Un grupo de 50 personas, entre ellas 30 mujeres, y 20 hombres se han dedicado a plantar semillas de cedro real, caoba y otras especies maderables en el vivero Verde Esperanza, de Bonanza, en la Región Autónoma del Atlántico Norte.
El objetivo es plantarlas en áreas degradadas, que fueron adquiridas por la empresa minera Hemconic, informó el ingeniero Gregorio Downs Jr., superintendente de Medio Ambiente y Comunicación de dicha empresa.
Para hacer realidad este proyecto, el 2 de septiembre del año 2007, antes que golpeara el Caribe Norte el huracán Félix, el proyecto fue presentado al Consejo Regional Autónomo del Atlántico Norte.
Según el funcionario, el proyecto pretende crear una masa forestal comercial en una área de cinco mil hectáreas, que permita la industrialización y comercio de las especies, para lo cual es necesario hacer una inversión inicial de 600 mil dólares en la instauración de un vivero tradicional, que está operando en Bonanza y que próximamente adquirirá tecnología de punta para instalar viveros más tecnificados, que serán adquiridos en Brasil.
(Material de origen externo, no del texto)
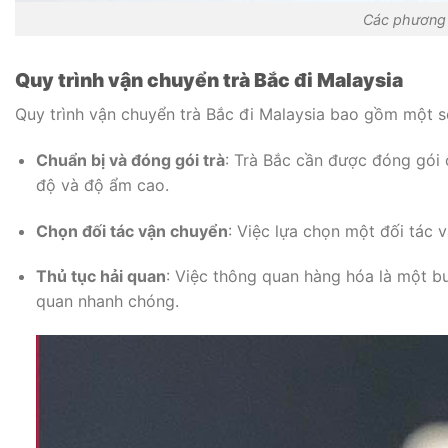
Các phương 
Quy trình vận chuyển trà Bắc đi Malaysia
Quy trình vận chuyển trà Bắc đi Malaysia bao gồm một 
Chuẩn bị và đóng gói trà
: Trà Bắc cần được đóng gói 
độ và độ ẩm cao.
Chọn đối tác vận chuyển
: Việc lựa chọn một đối tác 
Thủ tục hải quan
: Việc thông quan hàng hóa là một b
quan nhanh chóng.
También agregó que se pretende obtener certificación de la cadena productiva, desarrollar una industria forestal en la RAAN a mediano plazo y gestionar los incentivos forestales y pagos por servicios ambientales.
Con el objetivo de generar empleo, la empresa ha firmado un convenio con la cooperativa de silvicultores de Bonanza Coosba, R.L., para ejecutar la primera fase del programa en la instalación del vivero Verde Esperanza, para la siembra de 600 mil arbolitos que serán plantados en una área de 500 hectáreas, en el sector ubicado a 20 kilómetros de Bonanza.
Gregorio Rojas, técnico del proyecto, explicó que tienen sembradas 40 mil plantas en dos bancales de 20 mil cada una y la meta es llegar a las 600 mil.
Las mujeres y hombres que laboran en el vivero devengan un salario de 85 córdobas al día, de allí pagan el transporte y la alimentación, así como el seguro social, según explicaron varios trabajadores del vivero.
La cooperativa tiene 60 mil dólares para el pago de salarios y prestaciones sociales de los trabajadores durante cuatro meses, los cuales fueron aportados por la empresa minera para la ejecución del proyecto, según explicó Hugo Sujo, presidente de la cooperativa.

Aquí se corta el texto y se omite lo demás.